Christy Clark and her neo-con cabal have got to go.

We can start by shining a spotlight on their chronic underfunding of education, the province's shameful child poverty levels, or B.C.'s embarrassing "Wild West" of political financing that sees limitless pay-to-play donations from foreign and domestic corporate interests, notably Vancouver-based land developers. While Clark's recent non-binding gesture to examine campaign financing is less than meaningless, other parties are pushing the will of the people. "The BC NDP have said they would ban corporate and union donations with limits on individual donations... The BC Greens have said they will do the same. The BC Liberals have refused to make these changes..."

Dare I mention Clark's dramatic, made-for-TV masquerade over pipeline approvals? Those "tough" (haha) five conditions (still not met) that were so obviously mere public posturing? Let's face it, the environment has been a disaster under Clark, beginning with ongoing rabid clear-cutting of the vanishingly small percentage of remaining old growth in the province (more truthfully termed "wholesale ecosystem removal"). That segues to the continued inexplicable export of raw logs, allowing overseas interests to get wealthy on B.C.'s dwindling resources. On climate change, Clark has eschewed true leadership by childishly refusing to raise — as planned — the province's demonstrably effective carbon tax "until the rest of the country catches up." Then there's the Mt. Polley tailings pond disaster, in which Imperial Metals has eluded justice for clear regulatory violations, has not been fined, criminally charged, or billed for an additional $40 million clean-up, and was last week quietly granted permits to discharge treated effluent into Quesnel Lake, on which many depend for drinking water and food.

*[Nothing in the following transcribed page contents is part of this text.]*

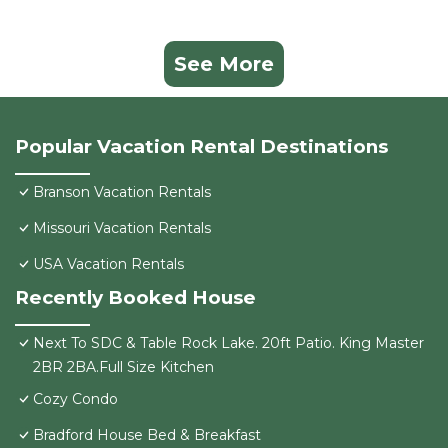
See More
Popular Vacation Rental Destinations
Branson Vacation Rentals
Missouri Vacation Rentals
USA Vacation Rentals
Recently Booked House
Next To SDC & Table Rock Lake. 20ft Patio. King Master
2BR 2BA.Full Size Kitchen
Cozy Condo
Bradford House Bed & Breakfast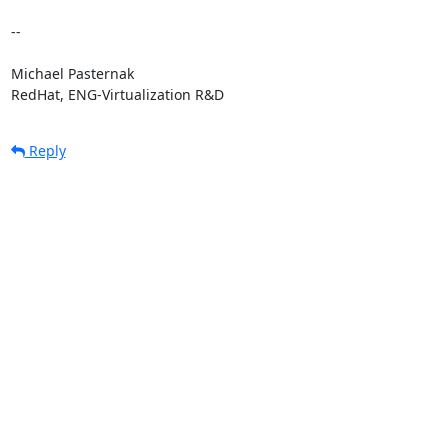
-- 

Michael Pasternak

RedHat, ENG-Virtualization R&D
Reply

Then there's the awesome Clark-backed plan to locate an LNG tanker terminal directly on the rearing grounds of the province's second largest salmon watershed, Lelu Island in the Skeena River Estuary — true story! Speaking of estuaries, how about that debate over whether to upgrade the George Massey Tunnel or, as Clark advocates, remove and replace it with a bridge? The underlying reason for the latter appears to be so they can dredge the Fraser River to accommodate a new class of ocean supertanker as well as ship American thermal coal to Asia from the Fraser Surrey Docks. That's right — build a bridge to further mess up B.C.'s most important estuary ecosystem, with related impacts upstream and to the Salish Sea. It boggles the mind. The rot around this runs far deeper than politics.

And fish farms — ugh! And the grizzly hunt. Banning this odious practice in the Great Bear Rainforest is low-hanging fruit — have the balls to ban it province-wide. Oh, and by the way, B.C. continues to have no species at risk legislation. None. The chance of B.C.'s threatened caribou populations surviving another Clark government are low to non-existent.

Truthfinder segments by various media show the Libs to both obfuscate and outright lie with election pronouncements. Take Clark's recent claim of 220,000 jobs created over six years. As watchdogs have shown, those numbers mostly reflect part-time, unsecure, non-benefit jobs at or around minimum wage in the retail and service industries — in other words, low-quality ephemeral jobs in no way linked to government programs. Instead, B.C. job growth has resulted from a "lucky" confluence of the real estate market and fortuitously low Canadian dollar.

The numbers also include those labouring on the destructive Site C dam — a make-work project if there ever was one, whose claimed need is, once again, challenged by a recent report. Based on the criteria used to justify it, this dam is not economically viable, its power won't be needed when it opens in 2024, and cancelling it could save taxpayers up to $1.6 billion. Not to mention that B.C. taxpayers will be on the hook for this debacle — through soaring rates and public debt — until at least 2094!

Site C has zero to do with British Columbians' future electricity needs. Instead, as shown by academic analysis in the absence of a B.C. Utility Commission review, it is all about heavy industry — Clark's sad, carbon-heavy, price-poor, environmentally unsound, definitely-not-green LNG pipe dreams in particular.

Sea-to-Sky voters shouldn't sleepwalk to the polls this May — for the sake of the corridor, vote these CONservative clowns out.